S1619, the ranging management of the master device transmits the distance and the relative position of the second slave device to the master service of the master device.

If there are more slaves in the system, the master can wait for ranging of all slaves to complete before implementing the cursor crossing procedure shown in fig. 17.

The cursor passing flow shown in fig. 17 includes the following.

S1701, the primary service of the primary device determines a target device.

The host service may perform the above steps when the cursor is located within the screen edge region of the host device. Taking fig. 1 as an example, when the cursor is located in the right screen edge area of the master device, the target device is the first slave device. After determining the target device, the host service may instruct the input management computing cursor to traverse to the initial position of the target device.

S1702, the host service of the host device instructs the input management of the host device to calculate the initial position.

The host service may send information such as the screen size of the target device to the input management. The master device may also send the device identifier of the target device to the input management, which obtains information such as the screen size of the target device based on the device identifier. After the screen size of the target device is acquired, the input management may calculate the initial position according to the example shown in fig. 9 or 10.

S1703, input management of the host device transmits initial position information to the host service of the host device.

The initial position information may be a coordinate value. When the cursor moves to the right screen boundary of the host device, the host service of the host device may perform the following steps.

S1704, the master service of the master device sends a pass-through message to the first slave device.

If the bluetooth connection is established between the master device and the first slave device, the master service of the master device may send the traversing message through the bluetooth driver, where the traversing message includes initial position information, and the initial position information indicates an initial position after the cursor traverses to the first slave device.

S1705, the master service of the first slave device transmits initial position information to the input management of the first slave device.

S1706, the input management of the first slave device sets the initial position of the cursor.

For example, if the initial position information is a coordinate value, the input management of the first slave device sets the initial position of the cursor according to the coordinate value.

S1707, input management of the host device transmits displacement data to the host service of the host device.

The displacement data is data received by the master device from the mouse after the cursor passes through to the first slave device.

S1708, the master service of the master device transmits the displacement data to the master service of the first slave device.

S1709, the master service of the first slave device transmits displacement data to the input management of the first slave device.

S1710, the input management of the first slave device sets the current position of the cursor according to the current displacement data.

The user controls the mouse to continuously move, and the master device continuously transmits displacement data to the first slave device. When the cursor moves to the screen edge region of the first slave device, the first slave device performs the following steps.

S1711, the input management of the first slave device sends a notification message to the master service of the first slave device.

S1712, the primary service of the first slave device sends a notification message to the primary service of the master device.

The notification message is used to notify the master that the cursor has moved to the screen edge region of the first slave device.

S1713, the master device switches the target device according to the notification message.

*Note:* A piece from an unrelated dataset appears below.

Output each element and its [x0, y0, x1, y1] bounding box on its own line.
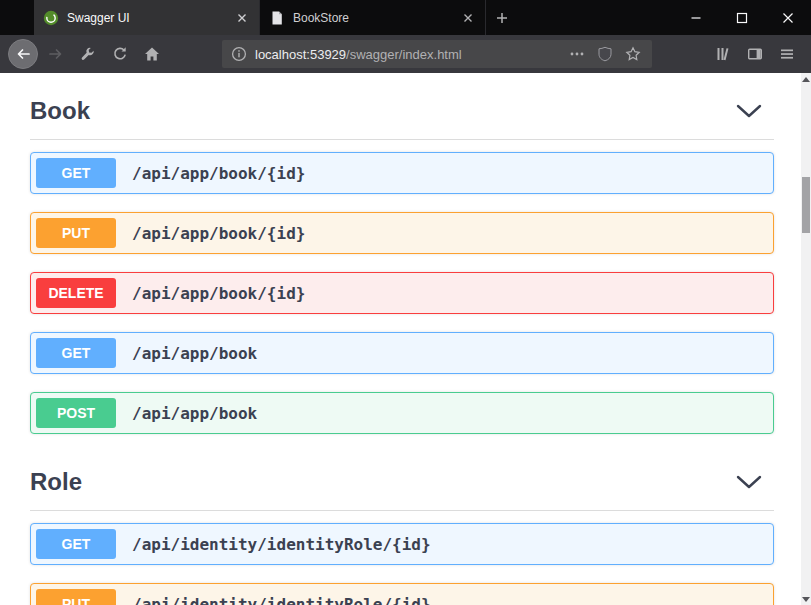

Taking fig. 7 as an example, when the cursor is located in the right screen edge region of the first slave device, the target device is the second slave device. After determining the target device, the host service may instruct the input management computing cursor to traverse to the initial position of the target device. The input management may calculate the initial position according to the example shown in fig. 9 or fig. 10.

S1714, the main service of the main device instructs the input management calculation initial position of the main device.

The host service may send information such as the screen size of the target device to the input management. The master device may also send the device identifier of the target device to the input management, which obtains information such as the screen size of the target device based on the device identifier. After the screen size of the target device is acquired, the input management may calculate the initial position according to the example shown in fig. 9 or 10.

S1715, the input management of the master device transmits the initial location information to the master service of the master device.

The initial position information may be a coordinate value. When the cursor moves to the right screen boundary of the first slave device, the master service of the master device may perform the following steps.

S1716, the master service of the master device sends the pass-through message to the second slave device.

If the bluetooth connection is established between the master device and the second slave device, the master service of the master device may send the traversing message through bluetooth driving, where the traversing message includes initial position information, and the initial position information indicates an initial position after the cursor traverses to the second slave device.

S1717, the master service of the second slave device transmits the initial position information to the input management of the second slave device.

S1718, the input management of the second slave device sets the initial position of the cursor.

For example, the initial position information is a coordinate value, and the input management of the second slave device sets the initial position of the cursor according to the coordinate value.

S1710, the input management of the host device transmits the displacement data to the host service of the host device.

The displacement data is data received by the master device from the mouse after the cursor passes through to the second slave device.

S1720, the master service of the master device transmits the displacement data to the master service of the second slave device.

S1721, the master service of the second slave device transmits the displacement data to the input management of the second slave device.

S1722, the input management of the second slave device sets the current position of the cursor according to the current displacement data.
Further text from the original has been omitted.